Entries taken from a collection
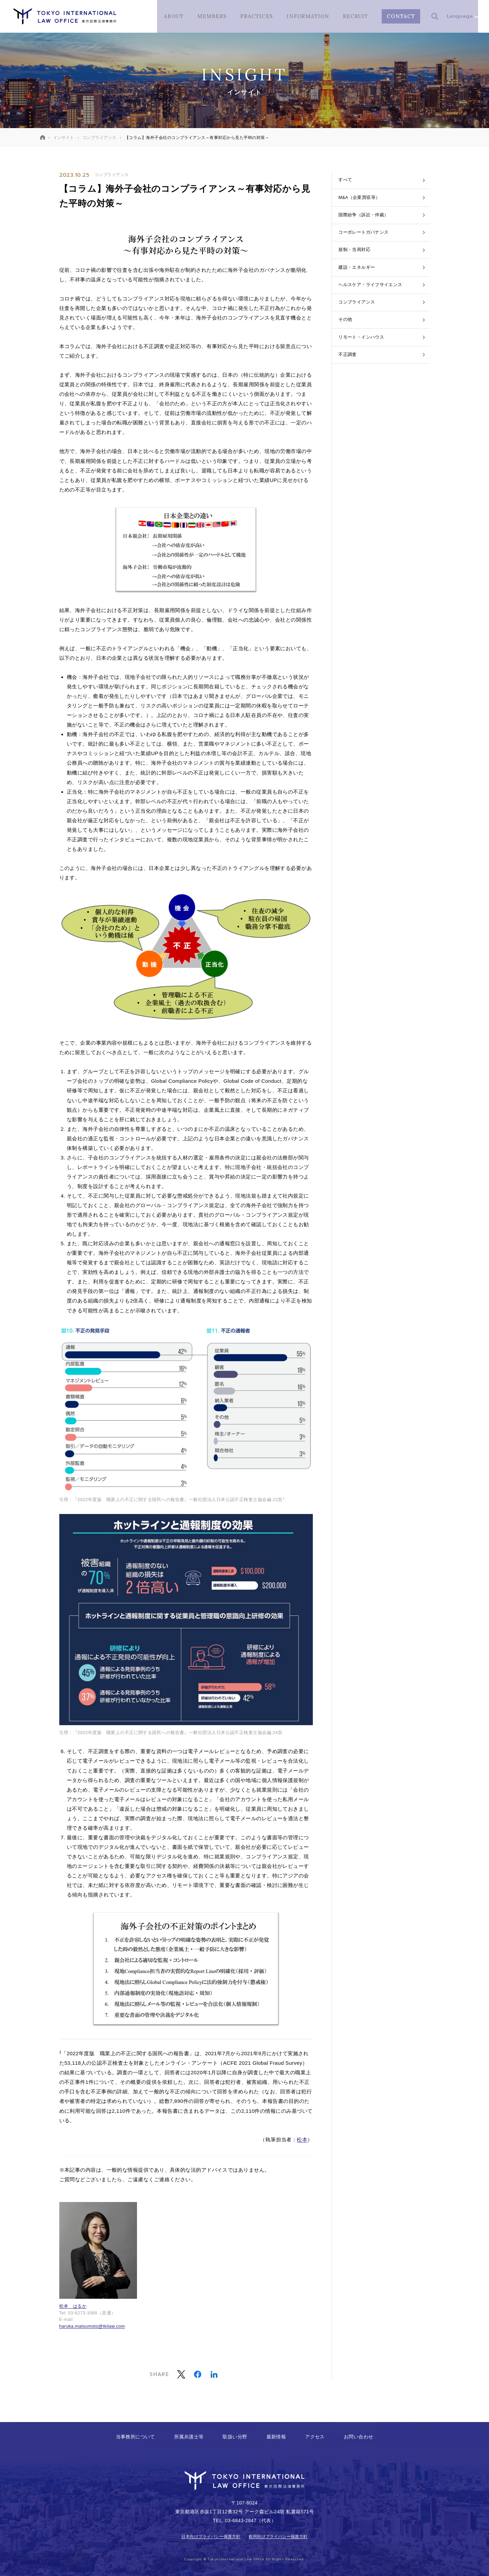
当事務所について (135, 2436)
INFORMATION (308, 16)
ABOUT (173, 16)
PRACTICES (256, 16)
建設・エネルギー (382, 293)
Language (462, 16)
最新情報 (276, 2436)
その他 (382, 359)
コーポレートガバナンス (382, 249)
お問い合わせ (358, 2436)
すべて (382, 182)
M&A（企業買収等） (382, 204)
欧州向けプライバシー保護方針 (278, 2536)
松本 (302, 2139)
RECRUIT (355, 16)
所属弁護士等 (189, 2436)
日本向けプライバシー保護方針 (210, 2536)
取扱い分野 (235, 2436)
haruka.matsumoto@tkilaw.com (92, 2326)
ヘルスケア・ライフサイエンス (382, 315)
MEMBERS (211, 16)
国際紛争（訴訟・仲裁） (382, 227)
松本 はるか (73, 2306)
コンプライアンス (112, 174)
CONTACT (401, 16)
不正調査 (382, 404)
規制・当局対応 (382, 271)
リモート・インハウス (382, 382)
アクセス (315, 2436)
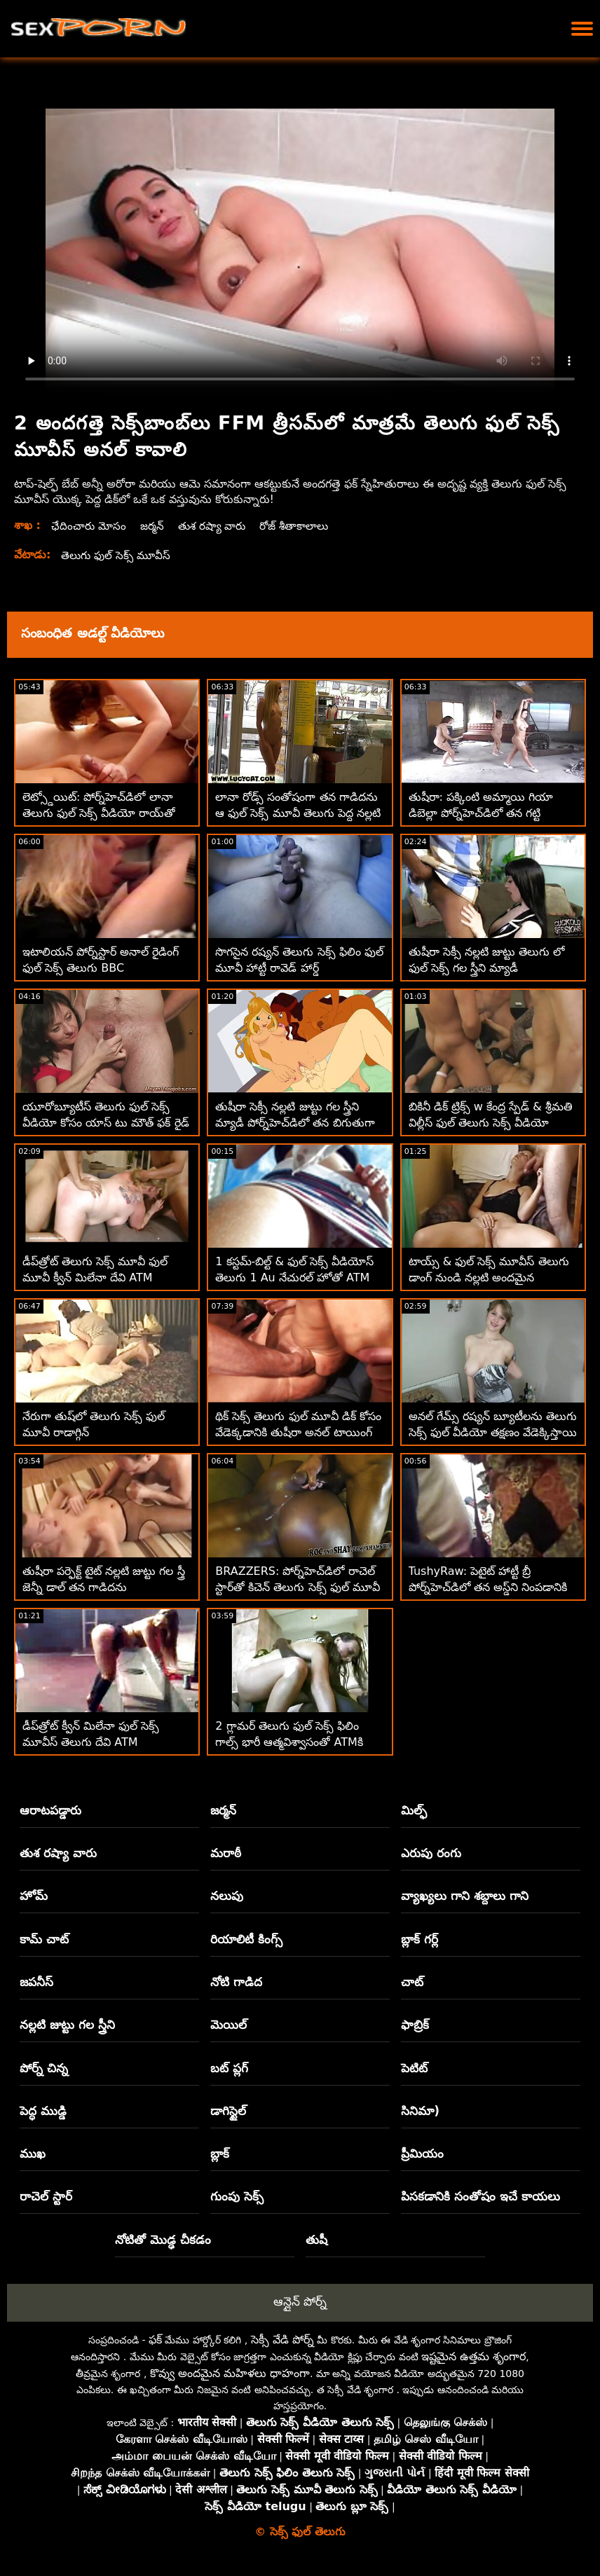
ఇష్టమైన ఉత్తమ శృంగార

* [What to work on] Retype the data in full. Images do not go in the copy.

* [Response to the task]
当事務所について (135, 2436)
INFORMATION (308, 16)
ABOUT (173, 16)
PRACTICES (256, 16)
建設・エネルギー (382, 293)
Language (462, 16)
最新情報 (276, 2436)
その他 (382, 359)
コーポレートガバナンス (382, 249)
お問い合わせ (358, 2436)
すべて (382, 182)
M&A（企業買収等） (382, 204)
欧州向けプライバシー保護方針 (278, 2536)
松本 (302, 2139)
RECRUIT (355, 16)
所属弁護士等 (189, 2436)
日本向けプライバシー保護方針 (210, 2536)
取扱い分野 (235, 2436)
haruka.matsumoto@tkilaw.com (92, 2326)
ヘルスケア・ライフサイエンス (382, 315)
MEMBERS (211, 16)
国際紛争（訴訟・仲裁） (382, 227)
松本 はるか (73, 2306)
コンプライアンス (112, 174)
CONTACT (401, 16)
不正調査 (382, 404)
規制・当局対応 (382, 271)
リモート・インハウス (382, 382)
アクセス (315, 2436)
ఇష్టమైన ఉత్తమ శృంగార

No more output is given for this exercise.